Exercise input -
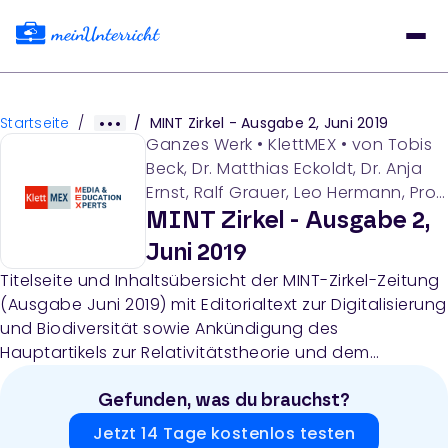
Startseite
/
/
MINT Zirkel - Ausgabe 2, Juni 2019
Ganzes Werk
•
KlettMEX
• von
Tobis
Beck, Dr. Matthias Eckoldt, Dr. Anja
Ernst, Ralf Grauer, Leo Hermann, Prof.
Dr. Heinrich Hemme, Dr. Frauke Hoss,
MINT Zirkel - Ausgabe 2,
Thomas Jahre, Prof. Dr. Vera
Juni 2019
Kirchner, Dr. Inge Kronberg, Dr. Jens-
Titelseite und Inhaltsübersicht der MINT-Zirkel-Zeitung
Peter Knemeyer, Ann-Katrin Krebs,
(Ausgabe Juni 2019) mit Editorialtext zur Digitalisierung
Dr. Stefan Kruse, Prof. Dr. Nicole
und Biodiversität sowie Ankündigung des
Marmé, Prof. Dr. Ulrike Pado, Dr.
Hauptartikels zur Relativitätstheorie und dem
Christoph Pöpper, Prof. Dr. Ilja
Zeitbegriff in Physik und Philosophie.
Rückmann, Thomas Rudel, Prof Dr.
Gefunden, was du brauchst?
Alexander Rausch, Dr. Peter Schaller,
Jörg Schmidt (js), Torsten Schulze,
Jetzt 14 Tage kostenlos testen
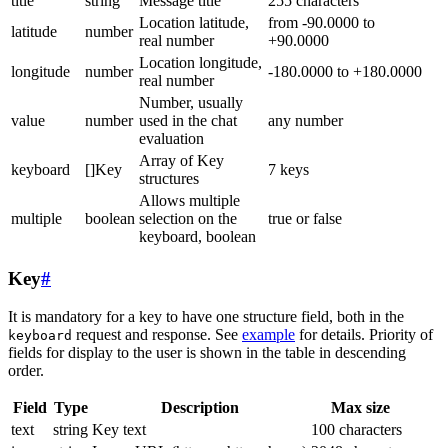
title
string
Message title
255 characters
Location latitude,
from -90.0000 to
latitude
number
real number
+90.0000
Location longitude,
longitude
number
-180.0000 to +180.0000
real number
Number, usually
value
number
used in the chat
any number
evaluation
Array of Key
keyboard
[]Key
7 keys
structures
Allows multiple
multiple
boolean
selection on the
true or false
keyboard, boolean
Key
#
It is mandatory for a key to have one structure field, both in the
request and response. See
example
for details. Priority of
keyboard
fields for display to the user is shown in the table in descending
order.
Field
Type
Description
Max size
text
string
Key text
100 characters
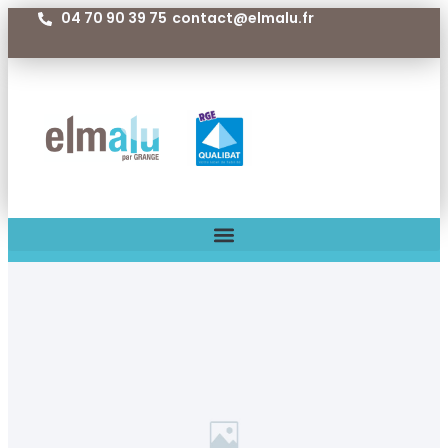
04 70 90 39 75
contact@elmalu.fr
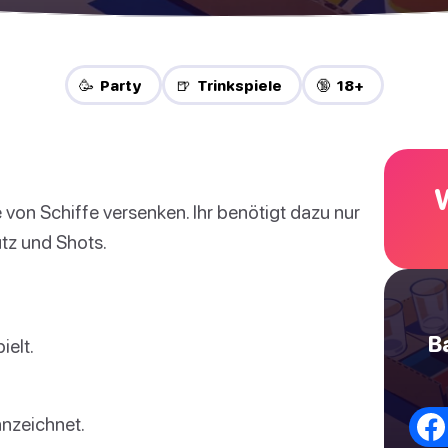
🥳 Party
🍺 Trinkspiele
🔞 18+
 von Schiffe versenken. Ihr benötigt dazu nur
utz und Shots.
B
ielt.
nzeichnet.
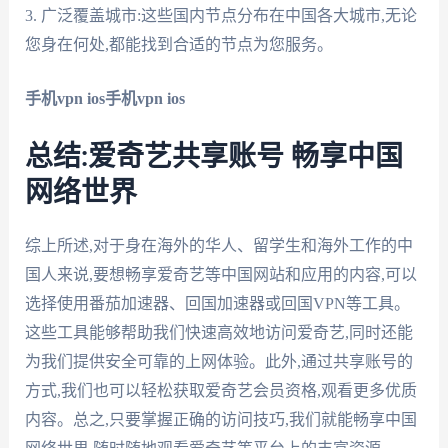
3. 广泛覆盖城市:这些国内节点分布在中国各大城市,无论
您身在何处,都能找到合适的节点为您服务。
手机vpn ios
手机vpn ios
总结:爱奇艺共享账号 畅享中国
网络世界
综上所述,对于身在海外的华人、留学生和海外工作的中
国人来说,要想畅享爱奇艺等中国网站和应用的内容,可以
选择使用番茄加速器、回国加速器或回国VPN等工具。
这些工具能够帮助我们快速高效地访问爱奇艺,同时还能
为我们提供安全可靠的上网体验。此外,通过共享账号的
方式,我们也可以轻松获取爱奇艺会员资格,观看更多优质
内容。总之,只要掌握正确的访问技巧,我们就能畅享中国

What the task asks - Copy all lines above containing the string "Zirkel".

Exercise result -
MINT Zirkel - Ausgabe 2, Juni 2019
MINT Zirkel - Ausgabe 2,
Titelseite und Inhaltsübersicht der MINT-Zirkel-Zeitung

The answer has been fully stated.